Some 150,000 police forces are set to be on duty across France on New Year’s Eve as “yellow vest” demonstrators have already called for yet another round of anti-government protest rallies in the European country.
French President Emmanuel Macron on Monday is also set to make a televised address to the country at 8:00 p.m. local time (1900 GMT), at the same time as yellow vests have been called to mass on the Champs-Elysees avenue in the French capital.
Paris, in particular, will be on full alert after frequent clashes over the last month between anti-riot police forces and the so-called yellow vest demonstrators.

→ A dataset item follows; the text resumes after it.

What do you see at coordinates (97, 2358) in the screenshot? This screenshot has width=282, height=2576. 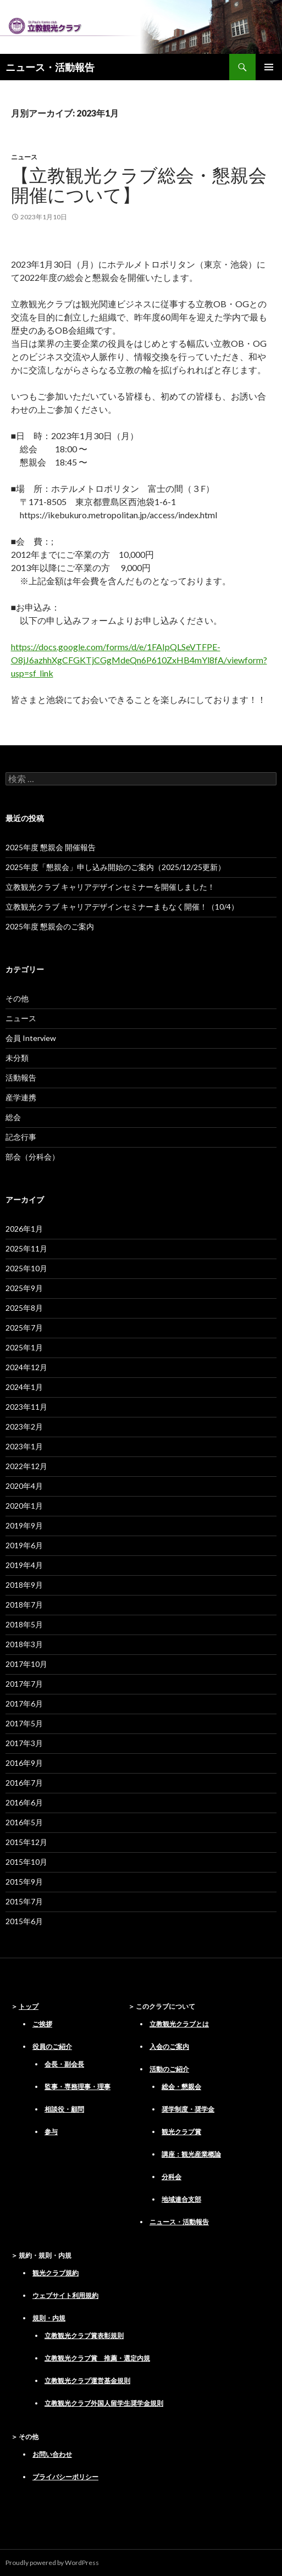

Since November 17, thousands of demonstrators wearing yellow vests have been gathering in major French cities to initially protest Macron’s controversial fuel tax hike — which he later dropped — and the high costs of living in France.
However, the protest movement has diminished dramatically in the last fortnight, yet the prospect of protesters in yellow vests mixing with revelers and tourists in the capital will cause a new headache for the stretched Paris police force.
Analysts believe that the tax and salary concessions that Macron offered to the yellow vest protesters earlier this month have brought the recent fall.
But according to numerous polls conducted after Macron canceled his planned fuel-tax hike on December 10, about half of the public believes his concessions were not meaningful enough and that the movement should continue.
“What can we expect? Disorder. What I see with the 'yellow vests' is a desire to be harmful, not to demonstrate,” said French Interior Minister Christophe Castaner as he visited a fire station in the capital.
The planned “non-violent and festive” demonstration to be held on Monday night has been organized on Facebook, where some 9,000 people have already indicated they plan to attend, less than the 12,000 police who will be on duty in the capital.
The European country is currently on high alert due to the threat of terrorism, with the latest attack conducted on December 11 during which five people lost their lives by the bullets of a gunman at a Christmas market in Strasbourg.
Furthermore, in New Year's Eve lots of French youths from poverty-hit districts of France set fire to hundreds of cars across France in what has become a shocking annual tradition that ties up police forces.
The French president’s New Year’s address is hotly anticipated by political commentators who expect 41-year-old Macron to address the “yellow vest” protests which commenced in rural France.
Since the onset of the movement, ten people have been killed and more than 1,500 have been injured. Fifty of the injury cases were serious. Thousands more have been arrested by security forces.